**Task requirements**
Please give the lines below again exactly as they stand, from the one that contains "Stickers & Labels" up to and including the one that contains "Number of bedrooms: 2 Number of bathrooms: 1", leaving all pictures out.

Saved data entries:
......
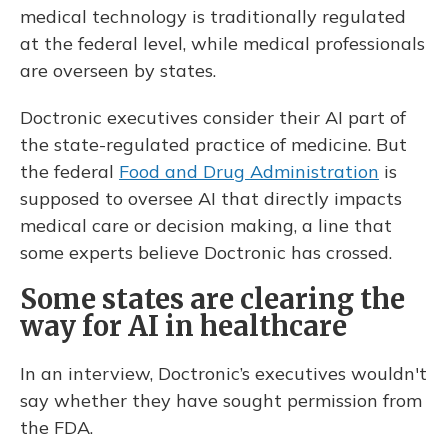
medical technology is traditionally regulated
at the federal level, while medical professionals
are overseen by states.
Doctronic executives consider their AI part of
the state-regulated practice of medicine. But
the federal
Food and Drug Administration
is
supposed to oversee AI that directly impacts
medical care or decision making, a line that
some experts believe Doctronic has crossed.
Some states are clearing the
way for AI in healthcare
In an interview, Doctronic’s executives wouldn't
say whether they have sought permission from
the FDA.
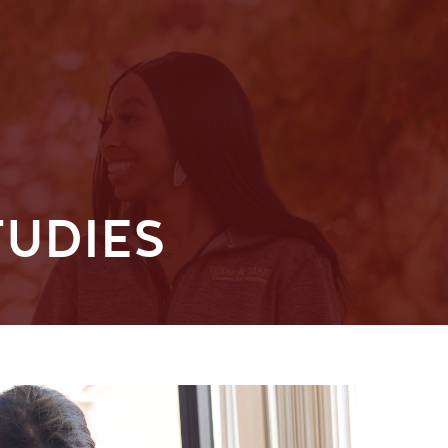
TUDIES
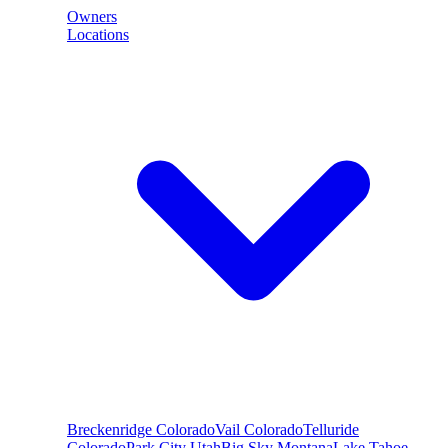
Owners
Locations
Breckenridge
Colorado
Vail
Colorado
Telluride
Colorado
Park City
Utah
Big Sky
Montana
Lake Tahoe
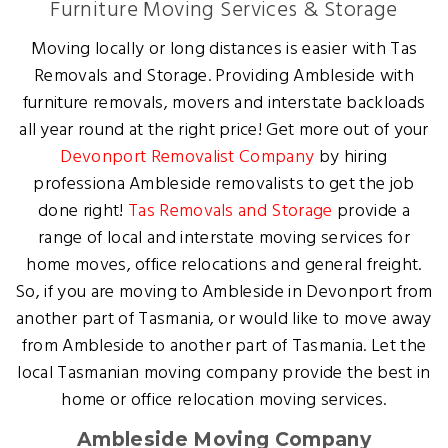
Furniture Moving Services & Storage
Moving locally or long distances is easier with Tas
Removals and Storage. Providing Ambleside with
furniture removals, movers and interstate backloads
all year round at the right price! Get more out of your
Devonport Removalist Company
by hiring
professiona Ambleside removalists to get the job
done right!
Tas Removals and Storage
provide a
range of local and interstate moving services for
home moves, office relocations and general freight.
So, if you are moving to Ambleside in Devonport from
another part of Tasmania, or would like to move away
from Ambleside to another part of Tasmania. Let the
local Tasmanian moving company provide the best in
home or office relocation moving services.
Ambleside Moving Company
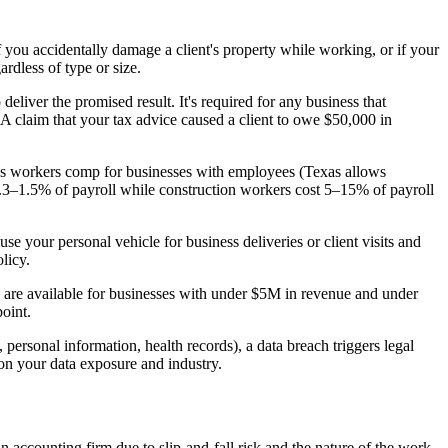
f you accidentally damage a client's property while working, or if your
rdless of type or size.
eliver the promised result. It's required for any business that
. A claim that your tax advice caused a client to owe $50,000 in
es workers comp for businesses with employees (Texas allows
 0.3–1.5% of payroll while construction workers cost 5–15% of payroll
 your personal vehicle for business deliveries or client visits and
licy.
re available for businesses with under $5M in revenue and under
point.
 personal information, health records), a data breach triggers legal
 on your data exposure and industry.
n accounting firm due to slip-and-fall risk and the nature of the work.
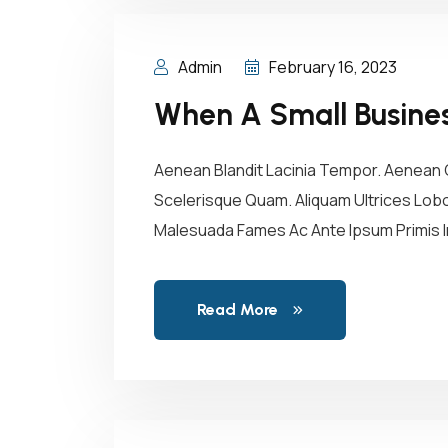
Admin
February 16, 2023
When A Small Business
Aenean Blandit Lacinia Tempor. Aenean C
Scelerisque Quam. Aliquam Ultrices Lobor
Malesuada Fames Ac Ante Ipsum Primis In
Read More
......
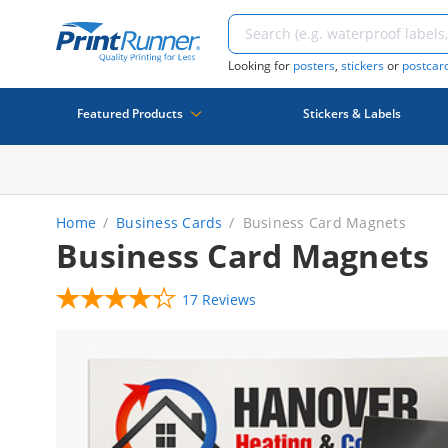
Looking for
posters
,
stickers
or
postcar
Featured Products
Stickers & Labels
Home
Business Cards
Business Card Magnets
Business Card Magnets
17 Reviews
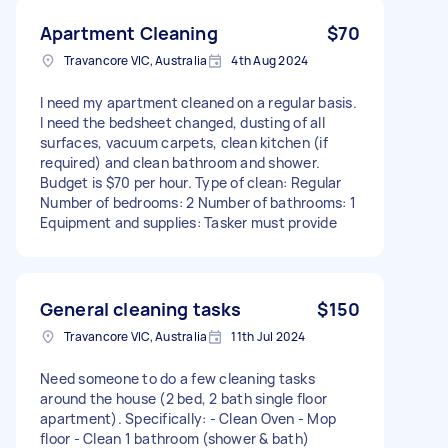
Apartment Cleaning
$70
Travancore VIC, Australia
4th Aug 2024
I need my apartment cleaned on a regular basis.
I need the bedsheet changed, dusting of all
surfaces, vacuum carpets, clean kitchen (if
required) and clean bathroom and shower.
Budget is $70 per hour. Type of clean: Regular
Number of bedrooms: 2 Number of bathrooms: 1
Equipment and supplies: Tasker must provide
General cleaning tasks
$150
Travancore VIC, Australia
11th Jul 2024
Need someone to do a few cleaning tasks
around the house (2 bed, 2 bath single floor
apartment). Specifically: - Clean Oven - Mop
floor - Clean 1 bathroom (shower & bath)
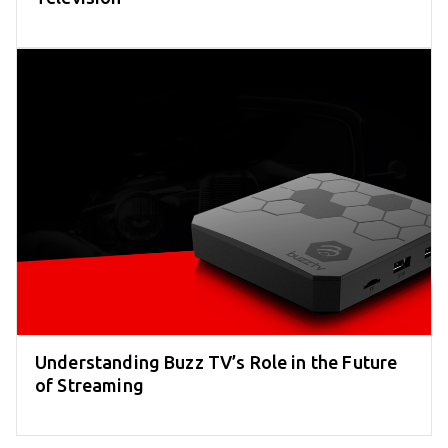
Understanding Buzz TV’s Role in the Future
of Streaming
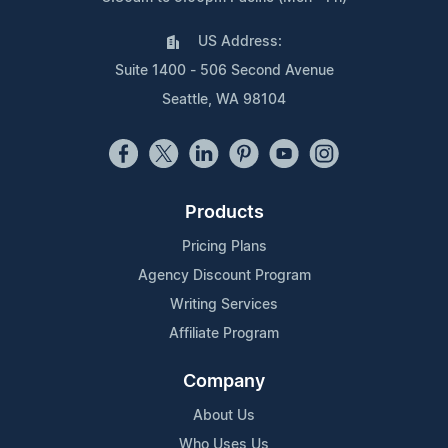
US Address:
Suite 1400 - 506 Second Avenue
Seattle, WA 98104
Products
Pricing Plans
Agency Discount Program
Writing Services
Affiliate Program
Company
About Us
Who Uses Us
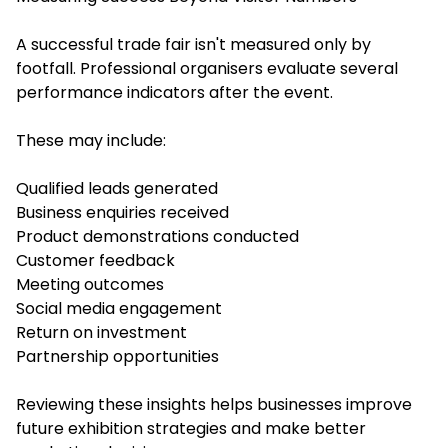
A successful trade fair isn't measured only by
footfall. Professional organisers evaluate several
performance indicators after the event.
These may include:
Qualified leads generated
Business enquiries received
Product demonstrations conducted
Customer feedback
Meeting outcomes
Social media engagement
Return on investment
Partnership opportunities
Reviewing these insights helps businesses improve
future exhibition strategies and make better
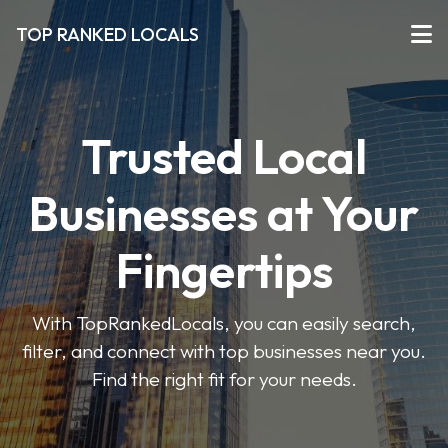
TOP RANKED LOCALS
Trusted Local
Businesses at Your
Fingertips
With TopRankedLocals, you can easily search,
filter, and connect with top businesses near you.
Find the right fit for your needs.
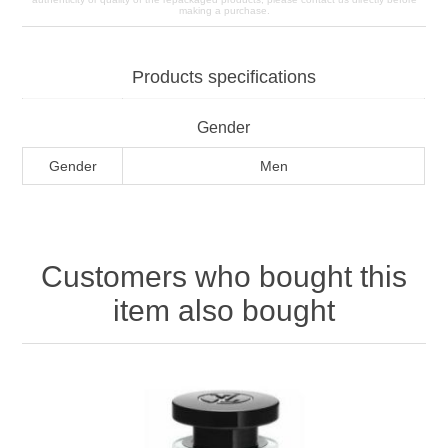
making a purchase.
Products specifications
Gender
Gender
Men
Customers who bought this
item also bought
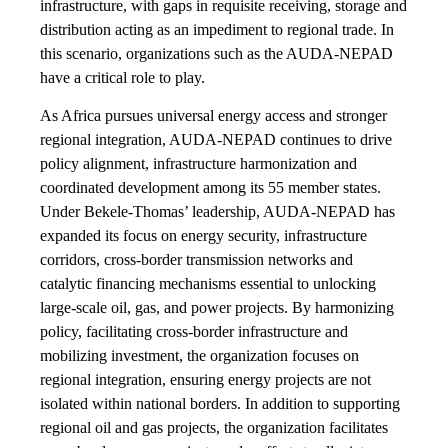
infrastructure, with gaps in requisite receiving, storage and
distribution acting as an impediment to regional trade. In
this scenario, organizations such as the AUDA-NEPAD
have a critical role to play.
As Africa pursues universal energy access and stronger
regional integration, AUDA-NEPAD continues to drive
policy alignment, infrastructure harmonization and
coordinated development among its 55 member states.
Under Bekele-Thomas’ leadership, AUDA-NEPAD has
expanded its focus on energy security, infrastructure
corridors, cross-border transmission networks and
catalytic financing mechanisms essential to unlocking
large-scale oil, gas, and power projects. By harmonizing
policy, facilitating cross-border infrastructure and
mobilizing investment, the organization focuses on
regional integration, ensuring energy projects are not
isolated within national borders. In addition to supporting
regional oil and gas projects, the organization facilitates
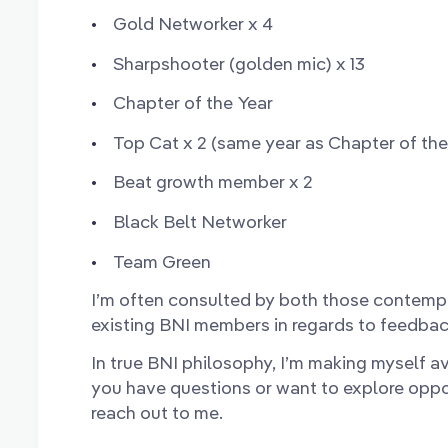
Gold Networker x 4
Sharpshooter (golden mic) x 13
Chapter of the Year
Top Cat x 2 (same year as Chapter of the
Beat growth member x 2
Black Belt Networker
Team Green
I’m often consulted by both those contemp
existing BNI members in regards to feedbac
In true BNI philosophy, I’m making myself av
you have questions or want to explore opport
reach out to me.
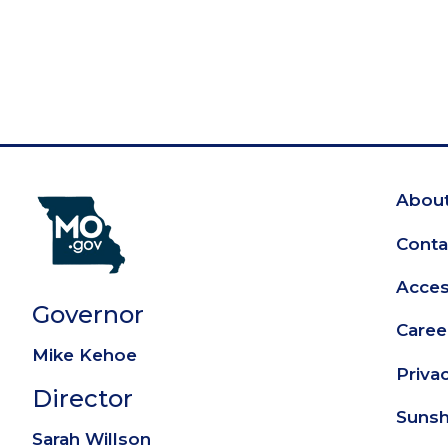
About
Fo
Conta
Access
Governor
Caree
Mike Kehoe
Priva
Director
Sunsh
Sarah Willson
......
**Answer below**
Stickers & Labels
Home
Business Cards
Business Card Magnets
Business Card Magnets
17 Reviews
Apartment Cleaning
$70
Travancore VIC, Australia
4th Aug 2024
I need my apartment cleaned on a regular basis.
I need the bedsheet changed, dusting of all
surfaces, vacuum carpets, clean kitchen (if
required) and clean bathroom and shower.
Budget is $70 per hour. Type of clean: Regular
Number of bedrooms: 2 Number of bathrooms: 1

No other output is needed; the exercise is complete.